--- Records provided Enclosed Below ---
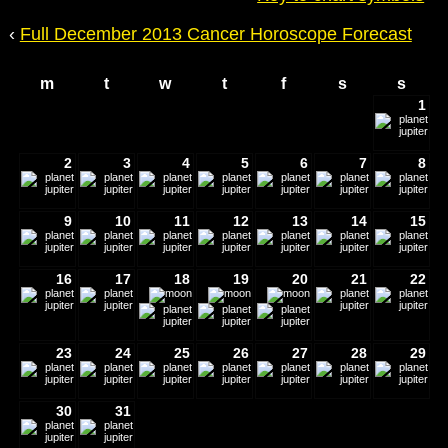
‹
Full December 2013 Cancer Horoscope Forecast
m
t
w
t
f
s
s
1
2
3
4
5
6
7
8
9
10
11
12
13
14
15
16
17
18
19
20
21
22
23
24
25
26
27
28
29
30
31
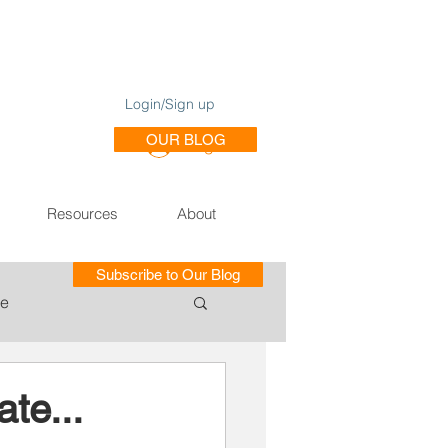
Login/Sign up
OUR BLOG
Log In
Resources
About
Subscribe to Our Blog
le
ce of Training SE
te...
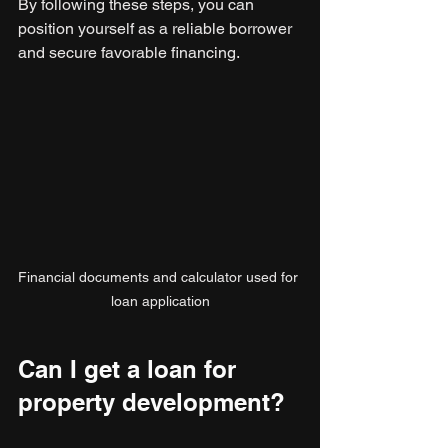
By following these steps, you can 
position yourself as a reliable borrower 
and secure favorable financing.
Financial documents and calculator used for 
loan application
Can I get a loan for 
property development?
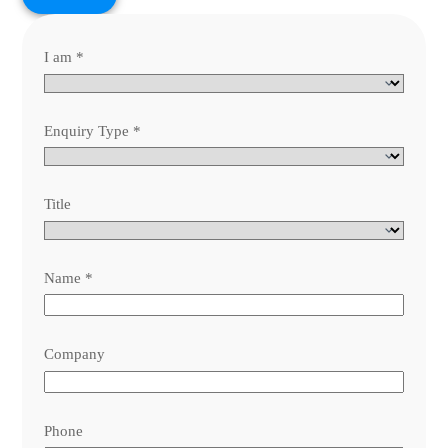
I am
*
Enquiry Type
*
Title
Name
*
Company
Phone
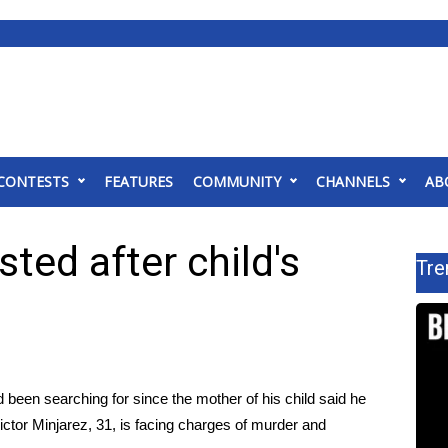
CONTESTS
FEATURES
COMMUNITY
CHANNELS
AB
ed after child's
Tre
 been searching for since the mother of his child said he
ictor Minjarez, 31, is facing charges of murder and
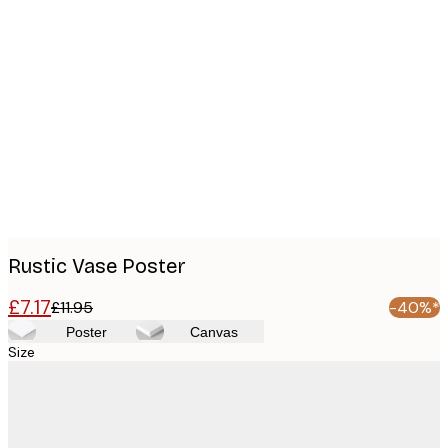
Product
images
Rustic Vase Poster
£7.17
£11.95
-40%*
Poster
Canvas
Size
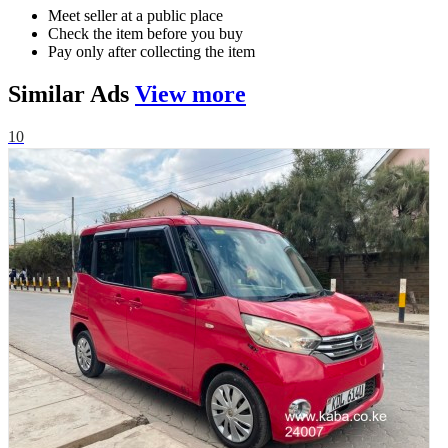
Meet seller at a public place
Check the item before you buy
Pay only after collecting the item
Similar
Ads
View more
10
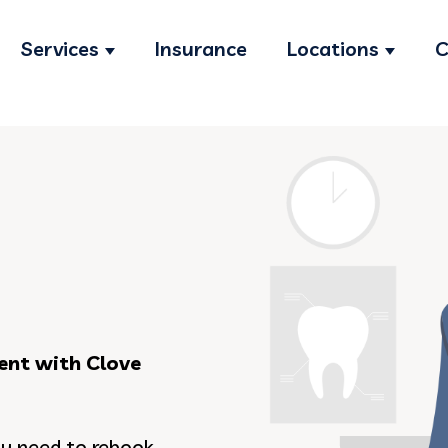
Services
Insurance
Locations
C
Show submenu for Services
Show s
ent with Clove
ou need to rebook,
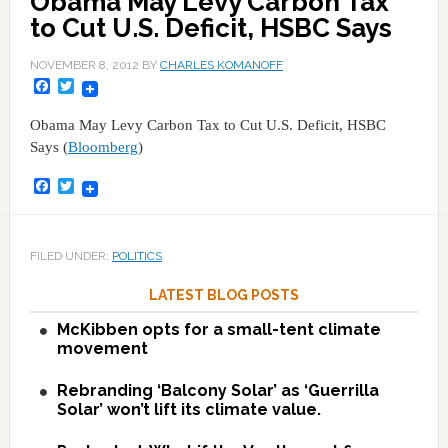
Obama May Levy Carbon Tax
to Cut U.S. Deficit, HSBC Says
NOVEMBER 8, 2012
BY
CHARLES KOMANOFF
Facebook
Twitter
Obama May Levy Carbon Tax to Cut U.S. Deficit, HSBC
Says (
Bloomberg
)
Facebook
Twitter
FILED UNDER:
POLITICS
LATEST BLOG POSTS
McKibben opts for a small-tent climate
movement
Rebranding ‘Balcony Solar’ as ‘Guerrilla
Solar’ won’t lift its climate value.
--- End of Enclosed Records provided ---
Aim of the task: The listing above should be repeated word for word, pictures removed.

Your solution:
‹
Full December 2013 Cancer Horoscope Forecast
m
t
w
t
f
s
s
1
2
3
4
5
6
7
8
9
10
11
12
13
14
15
16
17
18
19
20
21
22
23
24
25
26
27
28
29
30
31
Login/Sign up
OUR BLOG
Log In
Resources
About
Subscribe to Our Blog
le
ce of Training SE
te...
By following these steps, you can 
position yourself as a reliable borrower 
and secure favorable financing.
Financial documents and calculator used for 
loan application
Can I get a loan for 
property development?
I am
*
Enquiry Type
*
Title
Name
*
Company
Phone
CONTESTS
FEATURES
COMMUNITY
CHANNELS
AB
ed after child's
Tre
 been searching for since the mother of his child said he
ictor Minjarez, 31, is facing charges of murder and
Product
images
Rustic Vase Poster
£7.17
£11.95
-40%*
Poster
Canvas
Size
Meet seller at a public place
Check the item before you buy
Pay only after collecting the item
Similar
Ads
View more
10
Services
Insurance
Locations
C
Show submenu for Services
Show s
ent with Clove
ou need to rebook,
Obama May Levy Carbon Tax
to Cut U.S. Deficit, HSBC Says
NOVEMBER 8, 2012
BY
CHARLES KOMANOFF
Facebook
Twitter
Obama May Levy Carbon Tax to Cut U.S. Deficit, HSBC
Says (
Bloomberg
)
Facebook
Twitter
FILED UNDER:
POLITICS
LATEST BLOG POSTS
McKibben opts for a small-tent climate
movement
Rebranding ‘Balcony Solar’ as ‘Guerrilla
Solar’ won’t lift its climate value.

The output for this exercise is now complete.